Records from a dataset
####################

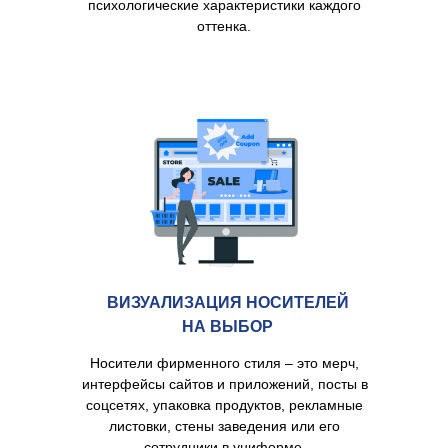
психологические характеристики каждого
оттенка.
ВИЗУАЛИЗАЦИЯ НОСИТЕЛЕЙ
НА ВЫБОР
Носители фирменного стиля – это мерч,
интерфейсы сайтов и приложений, посты в
соцсетях, упаковка продуктов, рекламные
листовки, стены заведения или его
сотрудники в униформе.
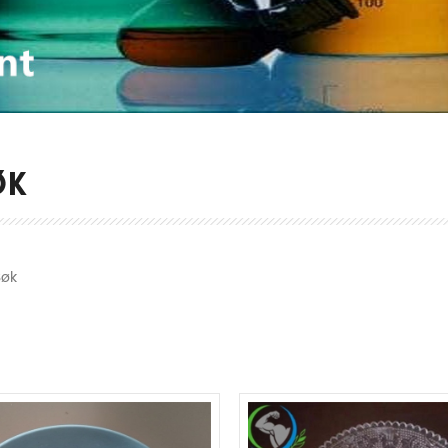
ØK
Søk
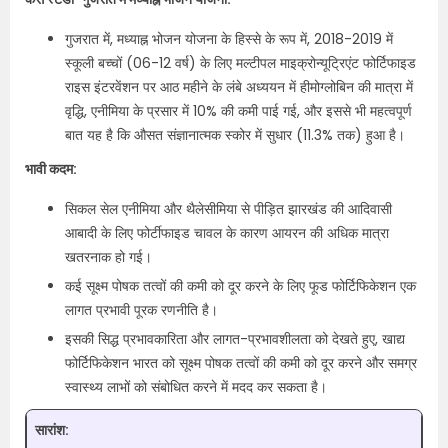
गुजरात में, मध्याह्न भोजन योजना के हिस्से के रूप में, 2018-2019 में
स्कूली बच्चों (06-12 वर्ष) के लिए मल्टीपल माइक्रोन्यूट्रिएंट फोर्टिफाइड
राइस इंटरवेंशन पर आठ महीने के लंबे अध्ययन में हीमोग्लोबिन की मात्रा में
वृद्धि, एनीमिया के प्रसार में 10% की कमी पाई गई, और इससे भी महत्वपूर्ण
बात यह है कि औसत संज्ञानात्मक स्कोर में सुधार (11.3% तक) हुआ है।
भावी कदम:
सिकल सेल एनीमिया और थैलेसीमिया से पीड़ित झारखंड की आदिवासी
आबादी के लिए फोर्टीफाइड चावल के कारण आयरन की अधिक मात्रा
खतरनाक हो गई।
कई सूक्ष्म पोषक तत्वों की कमी को दूर करने के लिए फूड फोर्टिफिकेशन एक
लागत प्रभावी पूरक रणनीति है।
इसकी सिद्ध प्रभावकारिता और लागत-प्रभावशीलता को देखते हुए, खाद्य
फोर्टिफिकेशन भारत को सूक्ष्म पोषक तत्वों की कमी को दूर करने और समग्र
स्वास्थ्य लाभों को संबोधित करने में मदद कर सकता है।
सारांश:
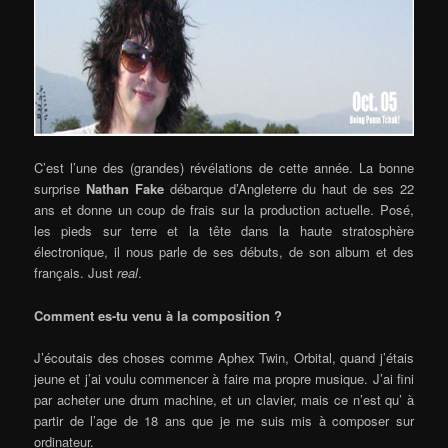
C’est l’une des (grandes) révélations de cette année. La bonne
surprise
Nathan Fake
débarque d’Angleterre du haut de ses 22
ans et donne un coup de frais sur la production actuelle. Posé,
les pieds sur terre et la tête dans la haute stratosphère
électronique, il nous parle de ses débuts, de son album et des
français. Just
real
.
Comment es-tu venu à la composition ?
J’écoutais des choses comme Aphex Twin, Orbital, quand j’étais
jeune et j’ai voulu commencer à faire ma propre musique. J’ai fini
par acheter une drum machine, et un clavier, mais ce n’est qu’ à
partir de l’age de 18 ans que je me suis mis à composer sur
ordinateur.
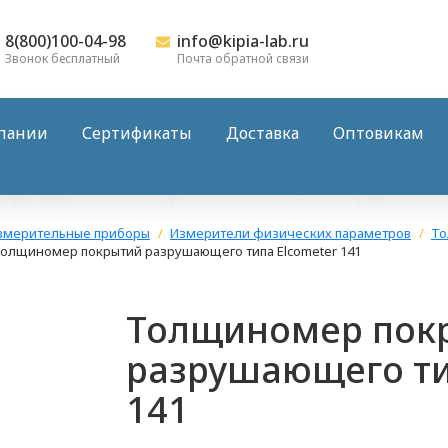
8(800)100-04-98
info@kipia-lab.ru
Звонок бесплатный
Почта обратной связи
пании
Сертификаты
Доставка
Оптовикам
змерительные приборы
Измерители физических параметров
Т
олщиномер покрытий разрушающего типа Elcometer 141
Толщиномер пок
разрушающего ти
141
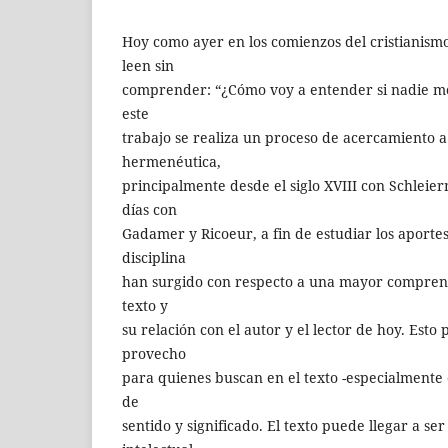
Hoy como ayer en los comienzos del cristianism
leen sin
comprender: “¿Cómo voy a entender si nadie me 
este
trabajo se realiza un proceso de acercamiento a 
hermenéutica,
principalmente desde el siglo XVIII con Schleie
días con
Gadamer y Ricoeur, a fin de estudiar los aportes
disciplina
han surgido con respecto a una mayor comprensi
texto y
su relación con el autor y el lector de hoy. Esto
provecho
para quienes buscan en el texto -especialmente 
de
sentido y significado. El texto puede llegar a s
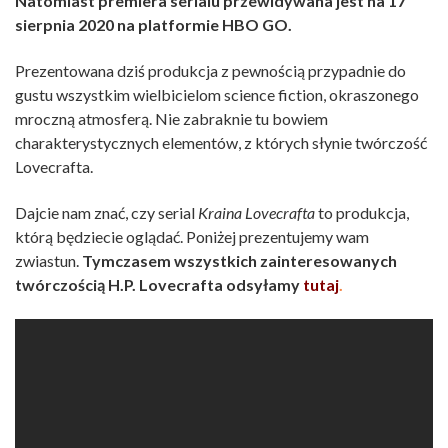
Natomiast premiera serialu przewidywana jest na 17
sierpnia 2020 na platformie HBO GO.
Prezentowana dziś produkcja z pewnością przypadnie do
gustu wszystkim wielbicielom science fiction, okraszonego
mroczną atmosferą. Nie zabraknie tu bowiem
charakterystycznych elementów, z których słynie twórczość
Lovecrafta.
Dajcie nam znać, czy serial
Kraina Lovecrafta
to produkcja,
którą będziecie oglądać. Poniżej prezentujemy wam
zwiastun.
Tymczasem wszystkich zainteresowanych
twórczością H.P. Lovecrafta odsyłamy
tutaj
.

####################

» **WHAT IS EXPECTED**
What are the lines of the data above that include the string "разрушающего"? Copy them.

» **EXERCISE RESULT**
олщиномер покрытий разрушающего типа Elcometer 141
разрушающего ти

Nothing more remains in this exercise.